Arnold Tjihuiko, a former parliamentarian for the National Unity Democratic Organisation of Namibia (Nudo), resigned last week from the party he joined 12 years ago citing internal corruption and maladministration as reasons for his bold decision.
“Nudo lost its vision and the principles it stood for when it left the DTA. Under the current leadership the party is being run like a cash loan or cuca shop,” Tjihuiko said in a hand-written document, to which New Era is privy.
“I therefore find it difficult to be associated with the current Nudo party, because I believe that if one is associated with thieves and criminally-minded people, you will also become one,” he said.”
According to the document, Tjihuiko tendered his resignation last week Monday.
He accused the party’s top five of being the main perpetrators of maladministration and corruption with impunity in the organisation. Tjihuiko yesterday confirmed that he resigned from the minority party, but refused to discuss in detail the content of his resignation letter.
“Yes it’s true that I have resigned. I provided the reasons to the party, but I am not willing to discuss the contents of the letter with you, because it is party property now,” Tjihuiko said.
Nudo secretary general Meundju Jahanika yesterday acknowledged that he has received Tjihuiko’s resignation letter: “I have seen the letter in which Mr Tjihuiko said he is tired of being part of Nudo and as a result he will move on with his life. He also wished us well for the future.”
Asked about the likely impact Tjihuiko’s departure will have on the party, Jahanika said, “I don’t think there will be any impact because since he left parliament [in March] he was not doing anything for the party… even if he goes we will not miss him.”
“When he joined the party he did so democratically, so in this case he is also using his democratic right to leave. We wish him all the best and goodbye to him,” said Jahanika, noting that they are still waiting for Tjihuiko to hand in his Nudo membership card, because it belongs to the party.
After leaving parliament, Tjihuiko continued to serve on the party’s second highest decision-making body, the National Council. The party’s constitution makes provision for all sitting and former MPs to be members of the National Council – albeit without voting rights.

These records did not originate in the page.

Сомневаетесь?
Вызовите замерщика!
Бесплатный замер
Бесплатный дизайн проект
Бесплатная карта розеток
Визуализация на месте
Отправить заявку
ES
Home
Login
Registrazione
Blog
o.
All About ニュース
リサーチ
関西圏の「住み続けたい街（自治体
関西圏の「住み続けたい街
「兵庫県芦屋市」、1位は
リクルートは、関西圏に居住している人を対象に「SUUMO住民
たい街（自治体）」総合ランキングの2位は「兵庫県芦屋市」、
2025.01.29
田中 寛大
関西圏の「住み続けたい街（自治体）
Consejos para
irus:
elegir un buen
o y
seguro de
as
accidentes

Tjihuiko took up one of Nudo’s seats in the National Assembly from 2009 until March this year, but last year opted not to avail himself for re-election at the party’s electoral college, a move that many saw as a pre-emptive exit strategy leading to last week’s resignation.
Nudo currently receives N$1.9 million a year from the Treasury as party funding, because of the two seats it occupies in the National Assembly. There have been several attempts to get rid of Tjihuiko in the past. Just a few years ago the party’s youth wing wrote a letter to late party president Chief Kuaima Riruako, in which they proposed a vote of no confidence in Tjihuiko and urged the National Executive Committee to recall him from parliament. A police case was also opened after Tjihuiko received death threats from anonymous people, who allegedly urged him to quit the party.

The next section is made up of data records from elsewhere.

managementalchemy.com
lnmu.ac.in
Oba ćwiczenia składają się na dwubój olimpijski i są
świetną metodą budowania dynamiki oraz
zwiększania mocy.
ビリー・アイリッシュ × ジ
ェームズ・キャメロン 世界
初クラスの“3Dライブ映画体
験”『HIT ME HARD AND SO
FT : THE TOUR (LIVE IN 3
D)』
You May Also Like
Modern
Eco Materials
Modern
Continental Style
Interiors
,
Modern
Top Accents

Riruako roped Tjihuiko into NUDO circles after selecting him as one of his 10 appointees in 2004. Keen political observers have in recent times pointed out though, that without Riruako Tjihuiko’s stay in NUDO would be a short one. It turns out that without the late chief at the head of the party Tjihuiko’s time in NUDO lasted little more than a year and two months.
Tjihuiko said he would now focus his attention on several business interests, which he has set his sights on.